WHAT YOU NEED TO DO: Copy, from the entries below, each line in which the string "compared" appears.

Page layout parsing data:

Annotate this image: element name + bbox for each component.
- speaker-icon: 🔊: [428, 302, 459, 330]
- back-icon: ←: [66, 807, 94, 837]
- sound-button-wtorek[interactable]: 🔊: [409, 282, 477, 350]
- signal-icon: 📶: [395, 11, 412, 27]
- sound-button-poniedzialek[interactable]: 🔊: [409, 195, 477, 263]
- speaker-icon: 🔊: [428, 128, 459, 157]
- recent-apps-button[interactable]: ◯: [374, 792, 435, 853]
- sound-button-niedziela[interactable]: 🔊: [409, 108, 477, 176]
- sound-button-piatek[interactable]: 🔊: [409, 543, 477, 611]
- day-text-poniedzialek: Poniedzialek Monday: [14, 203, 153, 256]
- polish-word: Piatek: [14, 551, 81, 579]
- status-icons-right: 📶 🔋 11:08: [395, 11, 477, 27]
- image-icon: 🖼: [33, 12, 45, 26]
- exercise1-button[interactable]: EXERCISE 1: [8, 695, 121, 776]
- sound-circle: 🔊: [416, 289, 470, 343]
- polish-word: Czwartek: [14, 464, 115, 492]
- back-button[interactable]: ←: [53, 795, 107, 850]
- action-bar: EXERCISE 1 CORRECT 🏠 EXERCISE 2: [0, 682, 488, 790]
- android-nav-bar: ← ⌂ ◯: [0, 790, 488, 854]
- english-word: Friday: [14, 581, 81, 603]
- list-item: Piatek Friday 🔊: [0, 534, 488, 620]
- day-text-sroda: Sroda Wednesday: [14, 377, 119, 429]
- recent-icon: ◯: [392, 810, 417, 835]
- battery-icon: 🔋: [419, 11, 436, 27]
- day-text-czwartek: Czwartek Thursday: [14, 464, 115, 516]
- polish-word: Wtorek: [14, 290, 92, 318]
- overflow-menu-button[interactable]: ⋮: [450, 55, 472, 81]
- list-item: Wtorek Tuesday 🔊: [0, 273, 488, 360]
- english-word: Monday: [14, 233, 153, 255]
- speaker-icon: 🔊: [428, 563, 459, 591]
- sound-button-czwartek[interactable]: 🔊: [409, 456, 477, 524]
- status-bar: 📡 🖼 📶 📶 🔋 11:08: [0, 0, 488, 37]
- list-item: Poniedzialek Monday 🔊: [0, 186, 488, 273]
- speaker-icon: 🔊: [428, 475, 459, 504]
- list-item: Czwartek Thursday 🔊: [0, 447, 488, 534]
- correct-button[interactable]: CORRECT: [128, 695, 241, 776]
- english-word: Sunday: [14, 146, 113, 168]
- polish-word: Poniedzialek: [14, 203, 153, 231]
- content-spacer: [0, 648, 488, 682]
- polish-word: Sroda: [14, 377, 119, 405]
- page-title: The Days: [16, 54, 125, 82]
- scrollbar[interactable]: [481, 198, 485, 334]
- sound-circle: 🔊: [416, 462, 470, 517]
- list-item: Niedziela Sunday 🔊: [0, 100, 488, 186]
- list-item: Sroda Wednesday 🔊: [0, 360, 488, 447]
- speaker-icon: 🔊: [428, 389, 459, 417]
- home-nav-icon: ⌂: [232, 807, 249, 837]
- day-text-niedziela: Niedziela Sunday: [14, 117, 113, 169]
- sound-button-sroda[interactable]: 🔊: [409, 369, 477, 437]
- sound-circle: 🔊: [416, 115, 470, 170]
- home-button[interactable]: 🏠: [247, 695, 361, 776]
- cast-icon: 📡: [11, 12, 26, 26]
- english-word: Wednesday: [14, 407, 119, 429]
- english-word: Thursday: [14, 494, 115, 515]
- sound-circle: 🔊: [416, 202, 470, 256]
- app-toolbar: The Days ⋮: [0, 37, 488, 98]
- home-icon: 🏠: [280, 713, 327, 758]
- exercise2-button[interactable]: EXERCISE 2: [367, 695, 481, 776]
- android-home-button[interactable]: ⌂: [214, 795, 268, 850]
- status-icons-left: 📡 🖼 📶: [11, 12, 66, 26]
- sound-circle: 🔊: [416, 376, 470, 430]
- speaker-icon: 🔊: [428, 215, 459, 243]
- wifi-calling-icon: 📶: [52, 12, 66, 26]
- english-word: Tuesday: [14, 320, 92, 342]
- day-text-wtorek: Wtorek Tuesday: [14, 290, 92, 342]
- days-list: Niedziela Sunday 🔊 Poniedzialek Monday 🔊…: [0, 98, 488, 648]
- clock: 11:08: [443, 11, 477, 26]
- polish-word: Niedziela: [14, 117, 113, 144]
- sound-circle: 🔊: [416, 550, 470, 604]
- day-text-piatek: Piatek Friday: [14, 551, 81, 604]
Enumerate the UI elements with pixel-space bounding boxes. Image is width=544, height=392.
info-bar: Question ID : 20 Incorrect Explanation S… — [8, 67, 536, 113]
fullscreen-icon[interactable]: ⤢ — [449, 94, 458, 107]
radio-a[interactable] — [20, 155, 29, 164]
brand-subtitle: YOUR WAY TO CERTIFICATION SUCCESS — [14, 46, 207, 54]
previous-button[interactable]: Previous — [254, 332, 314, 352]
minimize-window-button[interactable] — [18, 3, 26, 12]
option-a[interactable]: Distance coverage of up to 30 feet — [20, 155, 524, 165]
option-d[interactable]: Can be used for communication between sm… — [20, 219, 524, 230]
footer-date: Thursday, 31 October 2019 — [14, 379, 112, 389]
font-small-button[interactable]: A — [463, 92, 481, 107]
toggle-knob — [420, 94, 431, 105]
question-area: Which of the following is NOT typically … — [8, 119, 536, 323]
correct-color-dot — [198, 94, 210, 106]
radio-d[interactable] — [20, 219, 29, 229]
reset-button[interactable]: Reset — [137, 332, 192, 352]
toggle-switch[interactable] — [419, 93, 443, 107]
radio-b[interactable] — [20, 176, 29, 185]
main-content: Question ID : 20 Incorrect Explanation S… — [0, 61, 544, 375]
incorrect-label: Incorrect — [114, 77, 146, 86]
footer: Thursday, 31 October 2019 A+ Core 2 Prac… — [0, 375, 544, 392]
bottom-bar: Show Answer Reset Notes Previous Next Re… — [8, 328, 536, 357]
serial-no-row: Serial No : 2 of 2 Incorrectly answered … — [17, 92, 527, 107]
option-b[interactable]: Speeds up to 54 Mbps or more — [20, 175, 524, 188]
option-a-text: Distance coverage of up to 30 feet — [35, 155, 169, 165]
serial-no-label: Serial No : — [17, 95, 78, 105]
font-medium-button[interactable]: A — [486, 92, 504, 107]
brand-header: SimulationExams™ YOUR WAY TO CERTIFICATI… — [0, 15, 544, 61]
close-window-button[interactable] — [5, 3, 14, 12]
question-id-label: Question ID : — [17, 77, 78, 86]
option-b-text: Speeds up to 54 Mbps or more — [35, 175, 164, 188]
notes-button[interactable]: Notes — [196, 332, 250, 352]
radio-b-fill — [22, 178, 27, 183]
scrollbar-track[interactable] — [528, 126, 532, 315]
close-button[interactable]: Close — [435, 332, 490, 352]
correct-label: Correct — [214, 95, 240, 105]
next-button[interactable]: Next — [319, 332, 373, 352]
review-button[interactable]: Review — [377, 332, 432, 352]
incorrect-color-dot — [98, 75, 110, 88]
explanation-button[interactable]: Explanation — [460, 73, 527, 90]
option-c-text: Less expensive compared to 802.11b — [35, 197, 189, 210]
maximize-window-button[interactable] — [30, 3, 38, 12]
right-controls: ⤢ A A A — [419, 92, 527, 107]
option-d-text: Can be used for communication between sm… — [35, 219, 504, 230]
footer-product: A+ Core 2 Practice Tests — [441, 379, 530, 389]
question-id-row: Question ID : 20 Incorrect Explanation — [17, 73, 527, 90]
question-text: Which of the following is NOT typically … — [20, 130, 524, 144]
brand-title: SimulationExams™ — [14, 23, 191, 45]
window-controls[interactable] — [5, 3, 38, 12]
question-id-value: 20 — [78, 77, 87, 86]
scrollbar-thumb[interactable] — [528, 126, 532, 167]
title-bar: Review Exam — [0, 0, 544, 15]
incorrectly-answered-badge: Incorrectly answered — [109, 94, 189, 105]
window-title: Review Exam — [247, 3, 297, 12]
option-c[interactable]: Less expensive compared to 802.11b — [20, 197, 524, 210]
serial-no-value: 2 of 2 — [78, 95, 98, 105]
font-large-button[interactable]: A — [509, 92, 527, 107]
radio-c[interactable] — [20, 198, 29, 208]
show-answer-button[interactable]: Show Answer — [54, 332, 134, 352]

EXPECTED ANSWER:
option-c-text: Less expensive compared to 802.11b — [35, 197, 189, 210]
option-c[interactable]: Less expensive compared to 802.11b — [20, 197, 524, 210]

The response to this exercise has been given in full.